Mobile technology doubles HIV treatment rate in babies
[KAMPALA] HIV-infected babies have had their diagnosis time cut from three months to two weeks thanks to a mobile phone-based technology.
Infants with HIV need to begin medication as soon as possible to maximise their chances of survival. The Early Infant Diagnosis (EID) system enables central hospital laboratories to send results directly to an SMS printer in local clinics, according to Charles Kiyaga, an EID coordinator at Uganda's Ministry of Health, which has piloted the scheme.
Blood samples are taken from infants at their local clinics and sent to central laboratories for the HIV test. The test results are then returned using the system's computer software over the mobile-phone network back to the local clinic and straight to a printer. They can thus be sent instantly even to remote areas that have no Internet access.
"The printout has the infant's information and the HIV results, and the data is handled in confidence by health-centre workers at their local clinic and only disclosed to the parents or guardians of the infant," said Kiyaga, who presented the results at the 4th National Paediatric HIV/AIDS Conference in Kampala (28–30 September).
The platform can be used with any mobile-phone provider, according to Kiyaga. The only requirement is that the printer is in an area with network access.
Only seven laboratories in Uganda are equipped to test infants' blood for HIV infection, so blood samples are sent there from all over the country.
The results are usually returned to local health centres by mail but that can take up to three months because health centres often lack the transport needed to collect them regularly from local post offices.
Because of the long wait, many people get tired of repeatedly visiting clinics to try to get the results and eventually give up. Even for families who keep checking, the start of anti-HIV medication has been delayed.

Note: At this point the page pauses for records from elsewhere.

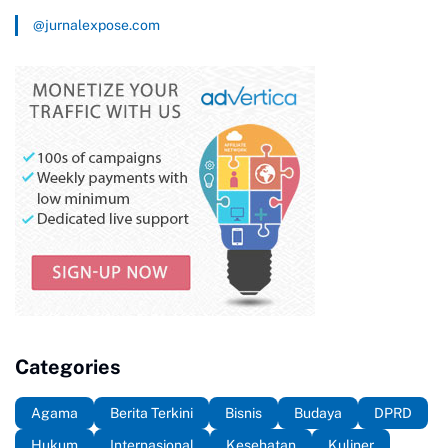
@jurnalexpose.com
Categories
Agama
Berita Terkini
Bisnis
Budaya
DPRD
Hukum
Internasional
Kesehatan
Kuliner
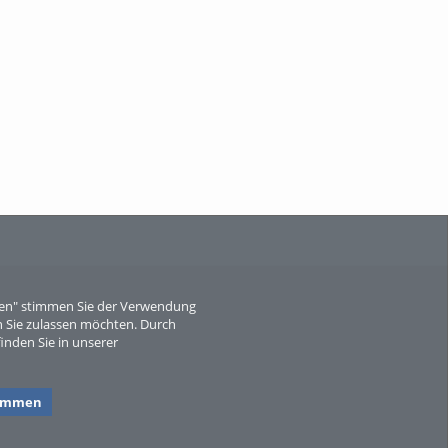
When Particle Physics Gets Hot: A
Journey Throu...
Sperber
eren" stimmen Sie der Verwendung
 Sie zulassen möchten. Durch
inden Sie in unserer
timmen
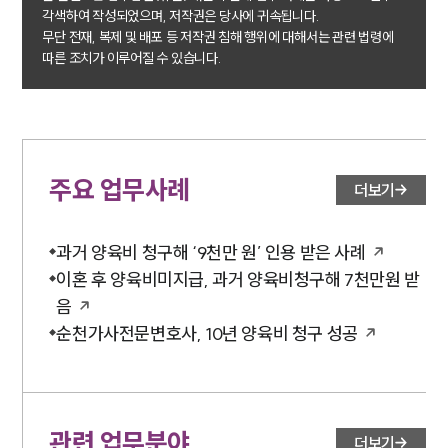
각색하여 작성되었으며, 저작권은 당사에 귀속됩니다.
무단 전재, 복제 및 배포 등 저작권 침해 행위에 대해서는 관련 법령에
따른 조치가 이루어질 수 있습니다.
주요 업무사례
더보기
과거 양육비 청구해 ‘9천만 원’ 인용 받은 사례
이혼 후 양육비미지급, 과거 양육비청구해 7천만원 받
음
순천가사전문변호사, 10년 양육비 청구 성공
관련 업무분야
더보기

In 2008, Uganda's Ministry of Health, supported by the William J. Clinton Foundation and other partners, developed policies to strengthen early infant diagnosis and HIV management. The pilot project used 40 SMS printer machines, developed in South Africa, in selected centres.

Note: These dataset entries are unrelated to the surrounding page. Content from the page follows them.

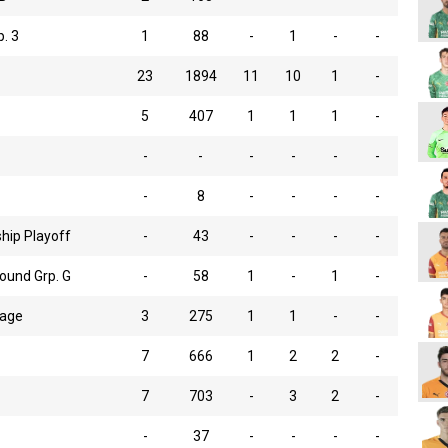
. 3
1
88
-
1
-
-
23
1894
11
10
1
-
5
407
1
1
1
-
-
-
-
-
-
-
-
8
-
-
-
-
hip Playoff
-
43
-
-
-
-
ound Grp. G
-
58
1
-
1
-
tage
3
275
1
1
-
-
7
666
1
2
2
-
7
703
-
3
2
-
-
37
-
-
-
-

The situation improved where SMS printers were used, Kiyaga said. More than three quarters of mothers in these areas received the test results, compared with less than half before the system was introduced.
As a result the number of HIV-positive infants receiving treatment has more than doubled, from 40 per cent to more than 90 per cent, in the last two years, Kiyaga said.

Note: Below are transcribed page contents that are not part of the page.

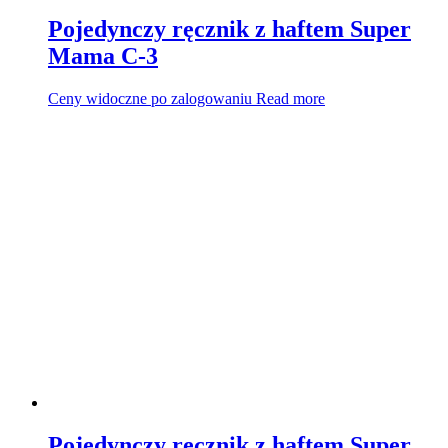
Pojedynczy ręcznik z haftem Super
Mama C-3
Ceny widoczne po zalogowaniu
Read more
Pojedynczy ręcznik z haftem Super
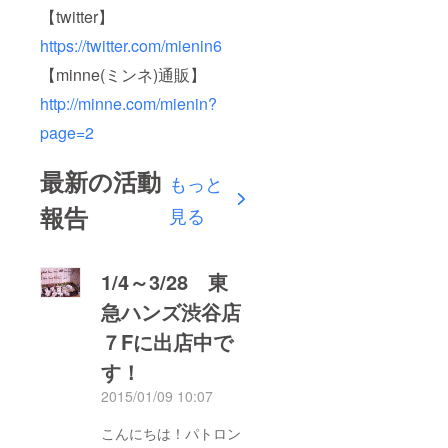
【twitter】
https://twitter.com/mienin6
【minne(ミンネ)通販】
http://minne.com/mienin?
page=2
最新の活動
もっと
報告
見る
1/4～3/28 東
急ハンズ渋谷店
７Fに出店中で
す！
2015/01/09 10:07
こんにちは！パトロン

Making results available earlier "encourages mothers to receive paediatric services, hence improving infant survival", Philipa Musoke, associate professor of paediatrics and child health at Makerere University, told SciDev.Net.
"Many infected children become sick early in life and half of them die by their second birthday. It is important that they are diagnosed and start HIV medicines early," Musoke added.
In Uganda, more than 25,000 babies acquire HIV/AIDS from their mothers each year.